# Activity
How many lines in the records below contain "Support"? Reply with the number only.

Saved entries:
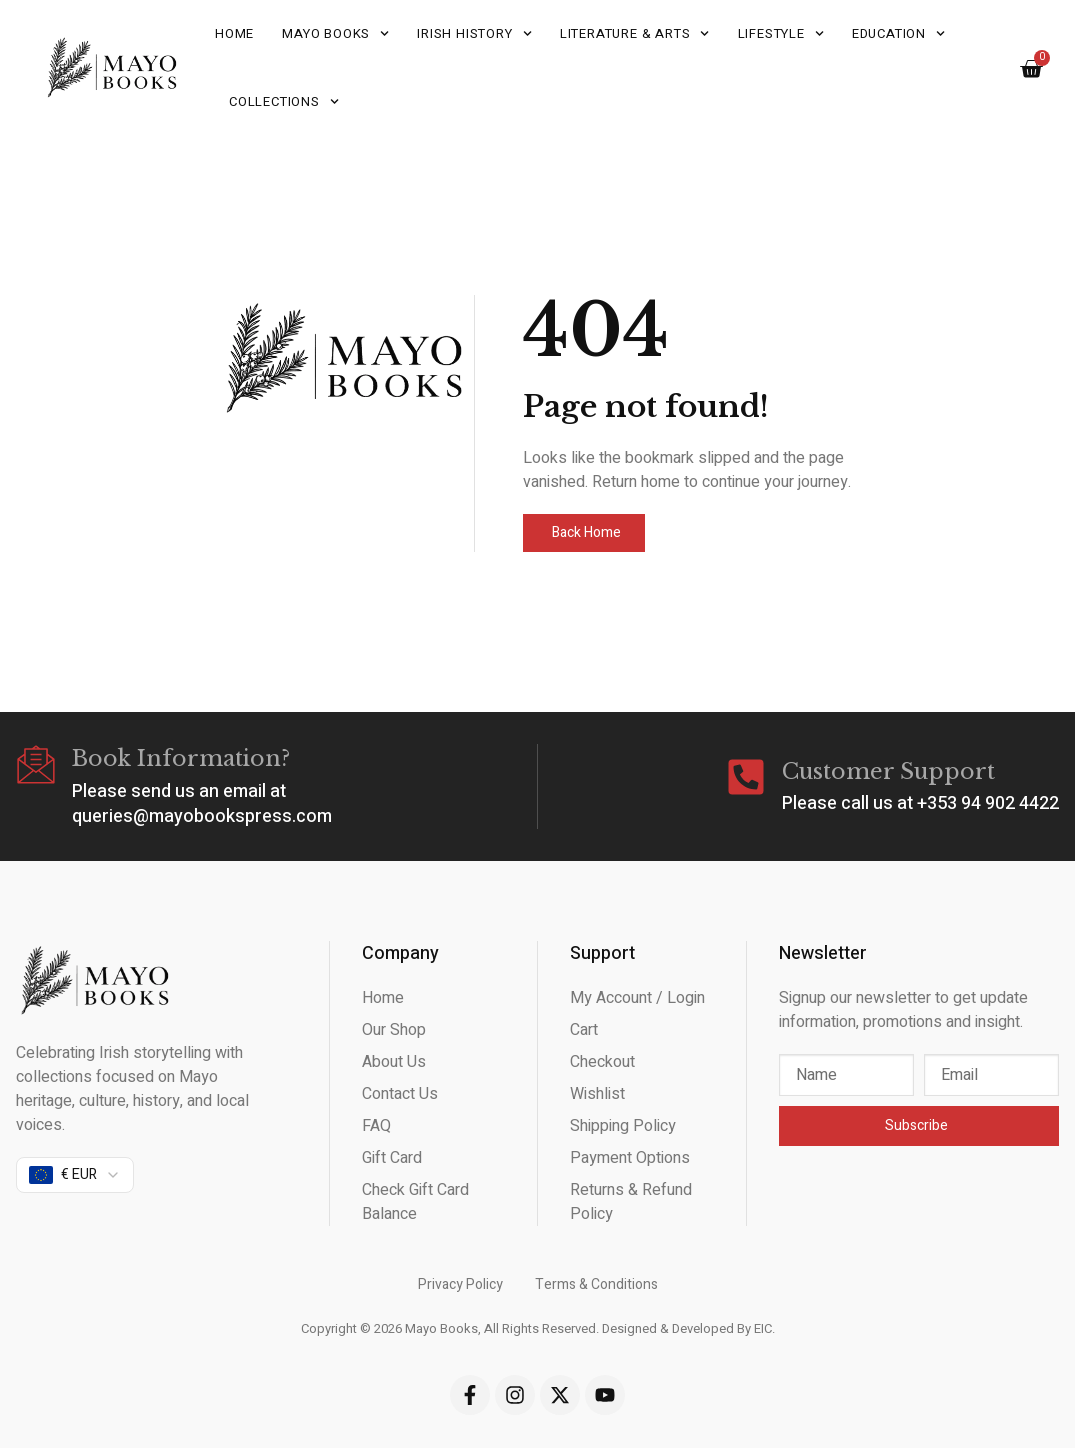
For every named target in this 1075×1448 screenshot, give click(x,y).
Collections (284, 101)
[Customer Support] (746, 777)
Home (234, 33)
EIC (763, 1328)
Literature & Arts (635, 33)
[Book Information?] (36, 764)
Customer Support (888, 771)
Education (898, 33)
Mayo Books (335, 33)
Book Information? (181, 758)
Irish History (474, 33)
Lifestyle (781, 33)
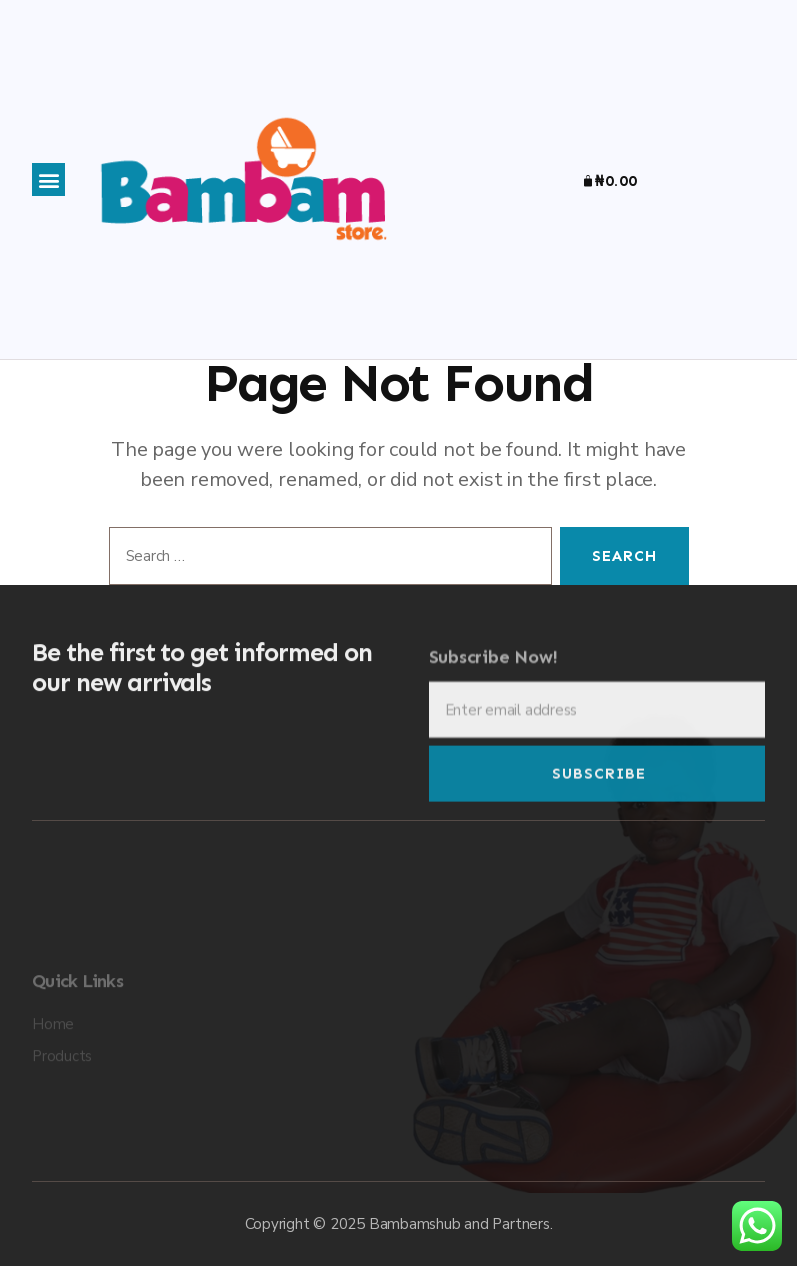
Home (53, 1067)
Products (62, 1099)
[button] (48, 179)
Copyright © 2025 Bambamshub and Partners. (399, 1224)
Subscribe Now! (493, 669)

# Problem solution
2